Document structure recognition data
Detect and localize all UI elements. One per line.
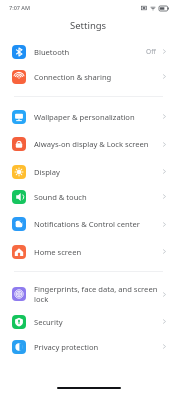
staticText: Security [34,317,63,327]
button[interactable]: Connection & sharing [0,64,177,89]
button[interactable]: Notifications & Control center [0,209,177,239]
staticText: 7:07 AM [9,4,31,11]
staticText: Sound & touch [34,192,87,202]
staticText: Wallpaper & personalization [34,112,135,122]
staticText: Settings [70,19,107,32]
button[interactable]: Sound & touch [0,184,177,209]
button[interactable]: Security [0,309,177,334]
button[interactable]: Privacy protection [0,334,177,359]
button[interactable]: Wallpaper & personalization [0,104,177,129]
staticText: Bluetooth [34,47,70,57]
staticText: Display [34,167,60,177]
staticText: Home screen [34,247,82,257]
staticText: Notifications & Control center [34,219,140,229]
staticText: Privacy protection [34,342,99,352]
staticText: Fingerprints, face data, and screen lock [34,284,161,304]
button[interactable]: Display [0,159,177,184]
button[interactable]: Home screen [0,239,177,264]
staticText: Connection & sharing [34,72,112,82]
button[interactable]: Fingerprints, face data, and screen lock [0,279,177,309]
staticText: Off [146,47,156,56]
button[interactable]: Bluetooth [0,39,177,64]
button[interactable]: Always-on display & Lock screen [0,129,177,159]
staticText: Always-on display & Lock screen [34,139,149,149]
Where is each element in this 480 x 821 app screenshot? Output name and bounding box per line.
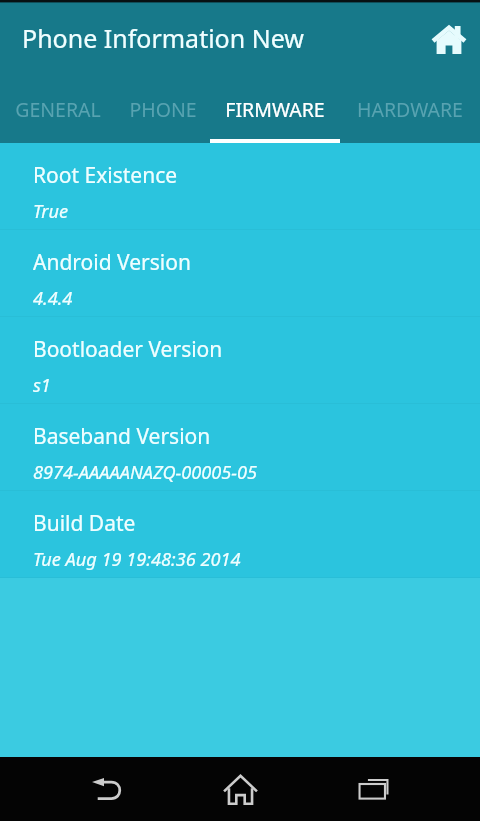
- staticText: 8974-AAAAANAZQ-00005-05: [33, 460, 258, 485]
- button[interactable]: Build Date: [0, 491, 480, 577]
- button[interactable]: PHONE: [115, 75, 210, 143]
- button[interactable]: Bootloader Version: [0, 317, 480, 403]
- button[interactable]: Recent apps: [307, 757, 440, 821]
- staticText: 4.4.4: [33, 286, 73, 311]
- staticText: PHONE: [129, 96, 197, 123]
- staticText: Root Existence: [33, 161, 178, 190]
- button[interactable]: Home: [422, 3, 480, 75]
- button[interactable]: GENERAL: [0, 75, 115, 143]
- staticText: Phone Information New: [22, 21, 422, 55]
- button[interactable]: Root Existence: [0, 143, 480, 229]
- staticText: Bootloader Version: [33, 335, 223, 364]
- staticText: GENERAL: [15, 96, 101, 123]
- staticText: FIRMWARE: [225, 96, 325, 123]
- button[interactable]: FIRMWARE: [210, 75, 340, 143]
- staticText: Baseband Version: [33, 422, 211, 451]
- staticText: HARDWARE: [357, 96, 463, 123]
- staticText: True: [33, 199, 69, 224]
- button[interactable]: HARDWARE: [340, 75, 480, 143]
- button[interactable]: Android Version: [0, 230, 480, 316]
- staticText: Build Date: [33, 509, 136, 538]
- staticText: s1: [33, 373, 51, 398]
- staticText: Android Version: [33, 248, 191, 277]
- staticText: Tue Aug 19 19:48:36 2014: [33, 547, 241, 572]
- button[interactable]: Baseband Version: [0, 404, 480, 490]
- button[interactable]: Home: [174, 757, 307, 821]
- button[interactable]: Back: [40, 757, 174, 821]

:: DESCRIPTION OF THE TASK ::
For this exercise, return every line from the data that holds the string "Root".

:: EXERCISE OUTPUT ::
- staticText: Root Existence: [33, 161, 178, 190]
- button[interactable]: Root Existence: [0, 143, 480, 229]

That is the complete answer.